## To do
One number is the whole answer: how many lines of the material hold "arrow".

## Records supplied
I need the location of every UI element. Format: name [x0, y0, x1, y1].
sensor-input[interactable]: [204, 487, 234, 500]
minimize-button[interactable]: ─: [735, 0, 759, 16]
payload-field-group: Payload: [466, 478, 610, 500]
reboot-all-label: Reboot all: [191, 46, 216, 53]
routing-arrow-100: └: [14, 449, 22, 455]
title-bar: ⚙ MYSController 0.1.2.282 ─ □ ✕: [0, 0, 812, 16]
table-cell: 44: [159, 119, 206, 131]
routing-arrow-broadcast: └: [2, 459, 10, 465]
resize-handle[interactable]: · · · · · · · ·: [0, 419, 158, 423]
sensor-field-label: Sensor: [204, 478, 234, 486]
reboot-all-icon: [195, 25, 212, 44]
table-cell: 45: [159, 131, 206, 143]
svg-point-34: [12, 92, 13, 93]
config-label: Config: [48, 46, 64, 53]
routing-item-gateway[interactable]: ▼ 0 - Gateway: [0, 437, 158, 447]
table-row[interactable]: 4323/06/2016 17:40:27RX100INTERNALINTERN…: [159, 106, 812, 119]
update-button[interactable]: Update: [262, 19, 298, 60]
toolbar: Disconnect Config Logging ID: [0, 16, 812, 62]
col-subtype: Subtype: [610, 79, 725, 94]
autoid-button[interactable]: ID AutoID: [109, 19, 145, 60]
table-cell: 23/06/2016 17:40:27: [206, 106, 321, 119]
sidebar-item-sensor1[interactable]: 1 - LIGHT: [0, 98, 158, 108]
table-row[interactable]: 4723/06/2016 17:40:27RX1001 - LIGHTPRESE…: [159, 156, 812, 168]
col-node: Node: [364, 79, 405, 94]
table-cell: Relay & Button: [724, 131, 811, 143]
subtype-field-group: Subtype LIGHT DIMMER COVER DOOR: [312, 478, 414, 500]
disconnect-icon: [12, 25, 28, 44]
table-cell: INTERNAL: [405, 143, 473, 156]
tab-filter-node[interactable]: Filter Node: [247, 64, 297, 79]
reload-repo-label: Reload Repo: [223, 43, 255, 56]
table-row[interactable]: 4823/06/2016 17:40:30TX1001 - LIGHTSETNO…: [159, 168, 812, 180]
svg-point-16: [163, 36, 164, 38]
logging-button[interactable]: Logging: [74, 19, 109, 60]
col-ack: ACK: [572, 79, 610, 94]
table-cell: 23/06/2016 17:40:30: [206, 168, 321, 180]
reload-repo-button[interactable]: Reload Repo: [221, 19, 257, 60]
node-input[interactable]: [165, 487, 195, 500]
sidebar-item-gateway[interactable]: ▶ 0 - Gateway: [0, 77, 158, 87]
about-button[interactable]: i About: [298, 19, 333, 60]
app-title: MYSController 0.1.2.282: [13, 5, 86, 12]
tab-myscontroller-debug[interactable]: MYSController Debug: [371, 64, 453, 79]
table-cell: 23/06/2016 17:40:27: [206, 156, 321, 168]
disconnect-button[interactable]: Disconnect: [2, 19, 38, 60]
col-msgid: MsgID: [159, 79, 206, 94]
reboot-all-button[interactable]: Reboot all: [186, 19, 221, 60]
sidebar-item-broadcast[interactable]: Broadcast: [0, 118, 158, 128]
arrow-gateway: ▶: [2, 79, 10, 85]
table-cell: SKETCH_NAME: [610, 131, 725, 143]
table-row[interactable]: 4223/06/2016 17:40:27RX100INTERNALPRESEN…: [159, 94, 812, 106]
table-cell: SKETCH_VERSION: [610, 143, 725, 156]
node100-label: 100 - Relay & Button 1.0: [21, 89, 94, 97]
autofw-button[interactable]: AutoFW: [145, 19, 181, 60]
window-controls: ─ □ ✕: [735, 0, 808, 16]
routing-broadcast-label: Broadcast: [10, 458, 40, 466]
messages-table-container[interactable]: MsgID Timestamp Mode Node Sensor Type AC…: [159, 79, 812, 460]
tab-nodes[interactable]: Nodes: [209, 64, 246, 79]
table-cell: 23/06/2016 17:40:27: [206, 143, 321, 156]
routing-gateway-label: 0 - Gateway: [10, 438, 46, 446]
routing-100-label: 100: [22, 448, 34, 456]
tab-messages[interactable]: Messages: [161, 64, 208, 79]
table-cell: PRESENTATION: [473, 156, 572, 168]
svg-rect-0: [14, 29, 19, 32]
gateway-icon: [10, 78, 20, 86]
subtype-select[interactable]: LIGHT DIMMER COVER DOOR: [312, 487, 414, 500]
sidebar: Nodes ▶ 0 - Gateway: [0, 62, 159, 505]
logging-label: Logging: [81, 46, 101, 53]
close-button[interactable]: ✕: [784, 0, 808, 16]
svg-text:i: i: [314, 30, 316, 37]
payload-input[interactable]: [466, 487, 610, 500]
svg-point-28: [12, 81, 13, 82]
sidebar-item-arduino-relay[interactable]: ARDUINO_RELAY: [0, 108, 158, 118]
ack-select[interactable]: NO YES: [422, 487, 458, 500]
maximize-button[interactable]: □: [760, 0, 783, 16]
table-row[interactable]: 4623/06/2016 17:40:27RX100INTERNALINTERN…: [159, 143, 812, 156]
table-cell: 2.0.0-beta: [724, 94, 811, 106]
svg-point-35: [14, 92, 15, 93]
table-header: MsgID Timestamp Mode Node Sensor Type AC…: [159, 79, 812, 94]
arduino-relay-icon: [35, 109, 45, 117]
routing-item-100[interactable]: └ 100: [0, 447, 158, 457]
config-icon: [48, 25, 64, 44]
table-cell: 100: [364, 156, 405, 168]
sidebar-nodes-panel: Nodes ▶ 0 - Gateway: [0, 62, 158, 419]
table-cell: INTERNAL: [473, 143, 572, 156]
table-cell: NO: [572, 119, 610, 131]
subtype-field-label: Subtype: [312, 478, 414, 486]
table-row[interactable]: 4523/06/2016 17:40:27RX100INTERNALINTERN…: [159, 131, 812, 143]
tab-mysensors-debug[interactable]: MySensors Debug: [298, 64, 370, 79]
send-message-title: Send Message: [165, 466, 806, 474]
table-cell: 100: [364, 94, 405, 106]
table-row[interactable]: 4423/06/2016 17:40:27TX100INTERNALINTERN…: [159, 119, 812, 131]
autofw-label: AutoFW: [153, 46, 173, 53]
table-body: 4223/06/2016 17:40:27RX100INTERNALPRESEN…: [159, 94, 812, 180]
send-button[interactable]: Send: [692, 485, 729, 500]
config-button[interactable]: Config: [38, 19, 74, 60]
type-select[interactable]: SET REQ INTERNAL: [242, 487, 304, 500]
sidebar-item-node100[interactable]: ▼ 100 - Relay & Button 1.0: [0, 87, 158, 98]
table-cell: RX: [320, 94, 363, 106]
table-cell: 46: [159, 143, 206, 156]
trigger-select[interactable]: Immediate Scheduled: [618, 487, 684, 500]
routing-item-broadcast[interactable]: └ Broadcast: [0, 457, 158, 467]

## Written answer
3